(Records from a collection)
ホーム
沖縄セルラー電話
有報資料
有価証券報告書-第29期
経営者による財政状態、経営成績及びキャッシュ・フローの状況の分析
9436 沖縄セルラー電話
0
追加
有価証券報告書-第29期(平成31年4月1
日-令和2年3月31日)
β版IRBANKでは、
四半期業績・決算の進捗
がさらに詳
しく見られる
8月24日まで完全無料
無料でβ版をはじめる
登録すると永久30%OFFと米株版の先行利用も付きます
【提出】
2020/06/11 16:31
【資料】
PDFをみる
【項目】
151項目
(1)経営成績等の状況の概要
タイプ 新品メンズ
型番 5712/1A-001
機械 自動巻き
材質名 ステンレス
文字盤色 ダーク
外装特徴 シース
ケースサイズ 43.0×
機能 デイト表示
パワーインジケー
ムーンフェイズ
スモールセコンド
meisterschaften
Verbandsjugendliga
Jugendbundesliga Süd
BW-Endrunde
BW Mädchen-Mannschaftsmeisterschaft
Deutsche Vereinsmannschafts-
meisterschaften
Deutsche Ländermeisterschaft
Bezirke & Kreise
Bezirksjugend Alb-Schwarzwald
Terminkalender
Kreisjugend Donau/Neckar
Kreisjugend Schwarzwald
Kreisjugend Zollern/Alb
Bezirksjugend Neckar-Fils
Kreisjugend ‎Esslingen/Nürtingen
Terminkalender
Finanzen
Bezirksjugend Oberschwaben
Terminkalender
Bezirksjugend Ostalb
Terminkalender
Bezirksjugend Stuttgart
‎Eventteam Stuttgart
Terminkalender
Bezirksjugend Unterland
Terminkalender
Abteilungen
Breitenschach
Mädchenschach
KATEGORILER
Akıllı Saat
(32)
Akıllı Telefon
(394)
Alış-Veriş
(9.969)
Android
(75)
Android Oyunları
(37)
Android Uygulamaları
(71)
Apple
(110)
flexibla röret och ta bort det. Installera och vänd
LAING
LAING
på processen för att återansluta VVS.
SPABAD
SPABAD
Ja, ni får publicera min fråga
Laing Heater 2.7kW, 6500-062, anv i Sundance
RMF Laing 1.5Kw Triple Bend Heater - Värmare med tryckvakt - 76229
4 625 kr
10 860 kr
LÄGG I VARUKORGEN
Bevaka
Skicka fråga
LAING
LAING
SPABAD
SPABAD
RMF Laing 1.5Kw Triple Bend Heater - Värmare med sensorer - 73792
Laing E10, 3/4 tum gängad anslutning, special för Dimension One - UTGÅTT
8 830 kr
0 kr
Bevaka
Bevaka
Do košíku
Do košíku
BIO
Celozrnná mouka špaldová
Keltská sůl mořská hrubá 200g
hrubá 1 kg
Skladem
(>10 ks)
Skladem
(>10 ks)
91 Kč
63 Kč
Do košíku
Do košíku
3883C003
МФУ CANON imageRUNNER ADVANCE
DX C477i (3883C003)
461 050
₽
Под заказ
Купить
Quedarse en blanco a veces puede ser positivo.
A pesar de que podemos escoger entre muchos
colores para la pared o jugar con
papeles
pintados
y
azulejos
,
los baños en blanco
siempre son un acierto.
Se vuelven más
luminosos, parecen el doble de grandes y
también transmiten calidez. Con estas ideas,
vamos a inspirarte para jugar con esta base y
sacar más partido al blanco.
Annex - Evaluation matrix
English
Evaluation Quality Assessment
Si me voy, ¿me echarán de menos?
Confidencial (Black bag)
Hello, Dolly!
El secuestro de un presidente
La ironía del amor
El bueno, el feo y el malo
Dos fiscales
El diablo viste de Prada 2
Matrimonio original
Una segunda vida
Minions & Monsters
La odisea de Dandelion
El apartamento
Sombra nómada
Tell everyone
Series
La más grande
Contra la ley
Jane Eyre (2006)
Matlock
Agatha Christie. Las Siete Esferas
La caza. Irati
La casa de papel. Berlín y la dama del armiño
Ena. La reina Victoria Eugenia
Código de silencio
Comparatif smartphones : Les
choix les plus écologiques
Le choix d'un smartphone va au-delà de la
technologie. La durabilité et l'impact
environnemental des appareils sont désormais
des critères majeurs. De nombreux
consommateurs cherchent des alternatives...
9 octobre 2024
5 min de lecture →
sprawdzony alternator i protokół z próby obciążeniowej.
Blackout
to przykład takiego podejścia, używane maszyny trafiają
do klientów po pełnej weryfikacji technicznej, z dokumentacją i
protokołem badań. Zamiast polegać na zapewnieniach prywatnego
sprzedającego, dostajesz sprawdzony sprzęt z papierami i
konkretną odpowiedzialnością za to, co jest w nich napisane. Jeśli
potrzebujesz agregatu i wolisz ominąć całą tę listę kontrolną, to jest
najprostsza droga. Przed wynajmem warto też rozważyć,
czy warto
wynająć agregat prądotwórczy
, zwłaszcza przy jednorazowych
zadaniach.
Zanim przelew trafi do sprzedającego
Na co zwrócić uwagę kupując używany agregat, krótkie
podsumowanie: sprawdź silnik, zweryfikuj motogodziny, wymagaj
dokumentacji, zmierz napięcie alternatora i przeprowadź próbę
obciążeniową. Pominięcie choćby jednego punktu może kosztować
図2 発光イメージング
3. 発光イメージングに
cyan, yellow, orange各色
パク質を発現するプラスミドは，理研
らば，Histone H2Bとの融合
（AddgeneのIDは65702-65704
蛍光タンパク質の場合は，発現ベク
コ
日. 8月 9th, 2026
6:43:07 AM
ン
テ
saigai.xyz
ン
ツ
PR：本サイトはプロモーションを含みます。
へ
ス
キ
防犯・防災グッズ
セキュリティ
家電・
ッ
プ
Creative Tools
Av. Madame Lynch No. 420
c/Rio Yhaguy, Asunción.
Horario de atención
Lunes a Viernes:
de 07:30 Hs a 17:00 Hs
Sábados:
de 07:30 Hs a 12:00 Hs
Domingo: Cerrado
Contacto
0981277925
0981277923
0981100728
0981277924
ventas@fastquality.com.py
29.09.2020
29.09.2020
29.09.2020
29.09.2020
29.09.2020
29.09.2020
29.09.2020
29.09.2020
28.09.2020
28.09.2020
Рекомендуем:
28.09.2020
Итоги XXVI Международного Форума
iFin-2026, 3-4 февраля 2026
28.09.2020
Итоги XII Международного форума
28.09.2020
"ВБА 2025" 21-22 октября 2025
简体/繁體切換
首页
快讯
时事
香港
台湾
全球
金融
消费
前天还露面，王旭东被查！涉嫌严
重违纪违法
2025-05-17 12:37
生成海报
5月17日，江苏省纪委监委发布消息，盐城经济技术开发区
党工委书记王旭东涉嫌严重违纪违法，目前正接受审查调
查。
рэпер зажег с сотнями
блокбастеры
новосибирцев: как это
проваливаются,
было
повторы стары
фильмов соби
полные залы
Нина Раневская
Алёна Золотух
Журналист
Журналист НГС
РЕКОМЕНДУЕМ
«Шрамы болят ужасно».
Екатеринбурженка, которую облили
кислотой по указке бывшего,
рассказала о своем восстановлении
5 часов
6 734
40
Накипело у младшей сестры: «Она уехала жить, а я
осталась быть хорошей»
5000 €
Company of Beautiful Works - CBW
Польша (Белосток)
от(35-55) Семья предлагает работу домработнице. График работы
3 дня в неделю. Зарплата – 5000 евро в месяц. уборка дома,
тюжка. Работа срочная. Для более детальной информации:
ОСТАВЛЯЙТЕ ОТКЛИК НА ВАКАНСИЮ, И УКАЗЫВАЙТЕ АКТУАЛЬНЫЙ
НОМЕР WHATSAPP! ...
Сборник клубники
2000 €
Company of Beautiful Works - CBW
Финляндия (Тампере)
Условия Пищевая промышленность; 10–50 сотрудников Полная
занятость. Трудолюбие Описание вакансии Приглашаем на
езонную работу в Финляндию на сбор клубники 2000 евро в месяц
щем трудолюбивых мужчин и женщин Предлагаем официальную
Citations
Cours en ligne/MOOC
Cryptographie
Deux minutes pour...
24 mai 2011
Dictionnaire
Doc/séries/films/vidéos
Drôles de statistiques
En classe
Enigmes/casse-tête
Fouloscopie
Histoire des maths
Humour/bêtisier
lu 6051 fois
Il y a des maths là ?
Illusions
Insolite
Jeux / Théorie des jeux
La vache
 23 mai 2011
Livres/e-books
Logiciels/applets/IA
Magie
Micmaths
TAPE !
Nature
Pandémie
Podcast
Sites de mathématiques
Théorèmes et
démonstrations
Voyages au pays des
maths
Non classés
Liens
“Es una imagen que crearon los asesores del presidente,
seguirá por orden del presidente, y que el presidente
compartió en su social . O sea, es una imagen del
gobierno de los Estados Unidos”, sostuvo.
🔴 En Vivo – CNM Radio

Required work:
What is wanted is the line containing "НОМЕР WHATSAPP! ..." and every line after it through the last line of the entries, printed exactly.

Response:
НОМЕР WHATSAPP! ...
Сборник клубники
2000 €
Company of Beautiful Works - CBW
Финляндия (Тампере)
Условия Пищевая промышленность; 10–50 сотрудников Полная
занятость. Трудолюбие Описание вакансии Приглашаем на
езонную работу в Финляндию на сбор клубники 2000 евро в месяц
щем трудолюбивых мужчин и женщин Предлагаем официальную
Citations
Cours en ligne/MOOC
Cryptographie
Deux minutes pour...
24 mai 2011
Dictionnaire
Doc/séries/films/vidéos
Drôles de statistiques
En classe
Enigmes/casse-tête
Fouloscopie
Histoire des maths
Humour/bêtisier
lu 6051 fois
Il y a des maths là ?
Illusions
Insolite
Jeux / Théorie des jeux
La vache
 23 mai 2011
Livres/e-books
Logiciels/applets/IA
Magie
Micmaths
TAPE !
Nature
Pandémie
Podcast
Sites de mathématiques
Théorèmes et
démonstrations
Voyages au pays des
maths
Non classés
Liens
“Es una imagen que crearon los asesores del presidente,
seguirá por orden del presidente, y que el presidente
compartió en su social . O sea, es una imagen del
gobierno de los Estados Unidos”, sostuvo.
🔴 En Vivo – CNM Radio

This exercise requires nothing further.